Zwei, die ich gerne mag, beeindrucken mich dabei besonders: An unserer Schule haben wir ein Hausmeisterehepaar in den Ruhestand gehen lassen müssen, die einfach immer und rundum für alle da waren. Die Frau hat oft gesagt: „Wir sind Teil der Gemeinschaft. Da ist das selbstverständlich, was wir machen.“ Bei den beiden gab es nie Dienst nach Stechuhr. Im Gegenteil, wenn ein Schüler etwas verloren hatte, haben sie auch nach Feierabend das Schulhaus aufgeschlossen, damit er suchen kann. Sie haben von sich aus Probleme gesehen, kaputte Gegenstände repariert oder entsorgt. Sie haben immer im Voraus mitgedacht, was besonders zu beachten ist, wenn eine Veranstaltung bevorsteht. Dieses Sorglospaket wissen wir erst jetzt richtig zu schätzen, wo wir es nicht mehr haben. Wir vermissen sie und wenn sie uns besuchen kommen, wird klar, dass sie immer noch zu uns gehören.

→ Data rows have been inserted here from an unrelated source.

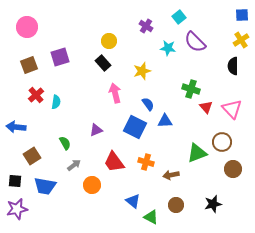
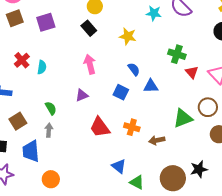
brown square: (29, 65) -> (15, 18), moved
yellow star: (142, 71) -> (128, 36), turned 30
pink arrow: (115, 93) -> (90, 64), moved
blue square: (135, 127) -> (121, 92), size x0.7
gray arrow: (74, 165) -> (49, 130), moved, turned -48
orange circle: (92, 185) -> (51, 179), moved
blue trapezoid: (45, 186) -> (31, 151), turned 75
brown circle: (176, 205) -> (173, 178), moved, size x1.6

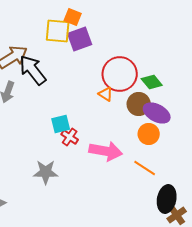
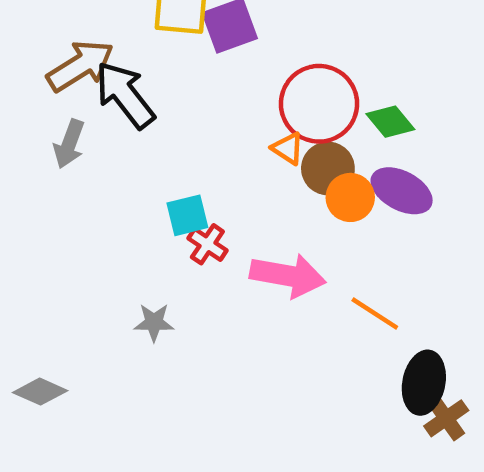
brown circle: (139, 104) -> (328, 168), moved
orange circle: (149, 134) -> (350, 197), moved
gray star: (46, 172) -> (154, 322), size x0.7

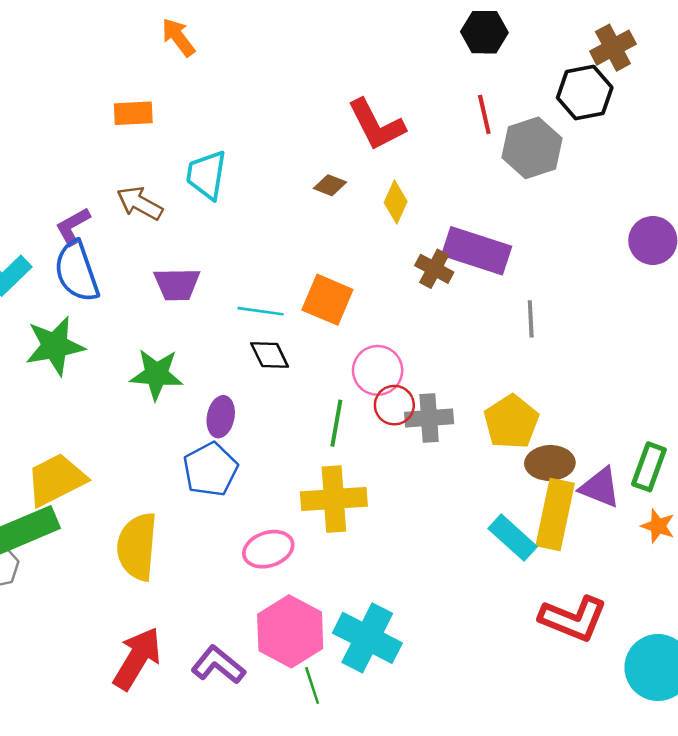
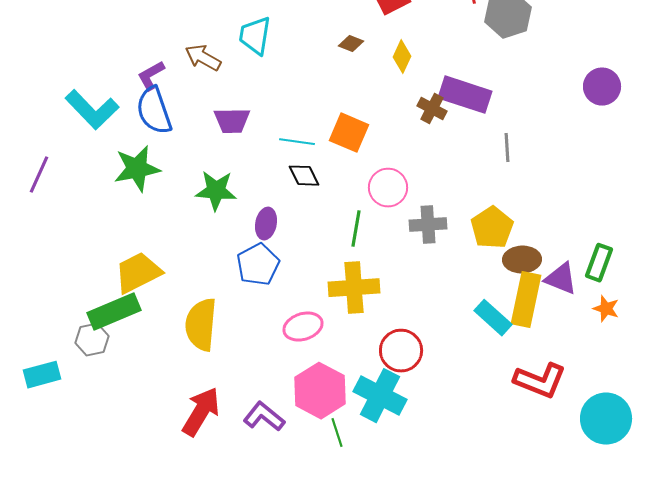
red circle: (394, 405) -> (401, 351), moved, size x1.4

Sie haben das Wohl der Schulgemeinschaft ernst genommen und sind persönlich dafür eingestanden. Als zum Beispiel ein Umbau ins Haus stand und sie deshalb ihre Dienstwohnung räumen mussten, sind sie ohne Murren in eine Ersatzwohnung gezogen, die unter Standard war. Erst als ich nachgefragt habe, habe ich gemerkt, dass sie jetzt viel weniger Platz haben. Für die beiden war klar, dass sie zum Wohl der Gemeinschaft für sich selbst einen Nachteil in Kauf nehmen. Dass jemand mit dieser Einstellung so ernst macht, finde ich selten und deshalb beeindruckt es mich so. Es gibt dieses Motto „Wenn jeder an sich selbst denkt, ist an alle gedacht“. Das finde ich falsch, weil es egoistisch ist. Richtig müsste es heißen: „Wenn jeder an die anderen denkt, ist am Ende an alle gedacht“.

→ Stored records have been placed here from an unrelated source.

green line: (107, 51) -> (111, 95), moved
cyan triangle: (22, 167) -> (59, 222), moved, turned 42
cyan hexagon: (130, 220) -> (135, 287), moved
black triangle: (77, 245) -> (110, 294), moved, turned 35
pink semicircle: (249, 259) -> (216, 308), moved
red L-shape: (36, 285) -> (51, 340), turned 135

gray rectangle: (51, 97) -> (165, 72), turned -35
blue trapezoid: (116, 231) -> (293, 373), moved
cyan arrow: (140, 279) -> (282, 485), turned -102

Wenn wir nach diesem Motto zum Beispiel mit älteren Leuten umgehen würden, würde dies das Altwerden auch für mich einfacher machen. Ich werde manchmal schnell ungeduldig, wenn ältere Menschen Zeit brauchen um sich zu orientieren, im Straßenverkehr zum Beispiel. Wenn ich da geduldiger bin, kann ich mithelfen, dass wir alle ein Verständnis dafür haben, dass man als älterer Mensch Zeit anders erlebt. Das wäre nur ein kleiner Baustein für eine Gemeinschaft, in der sich jeder wohl und sicher fühlen kann.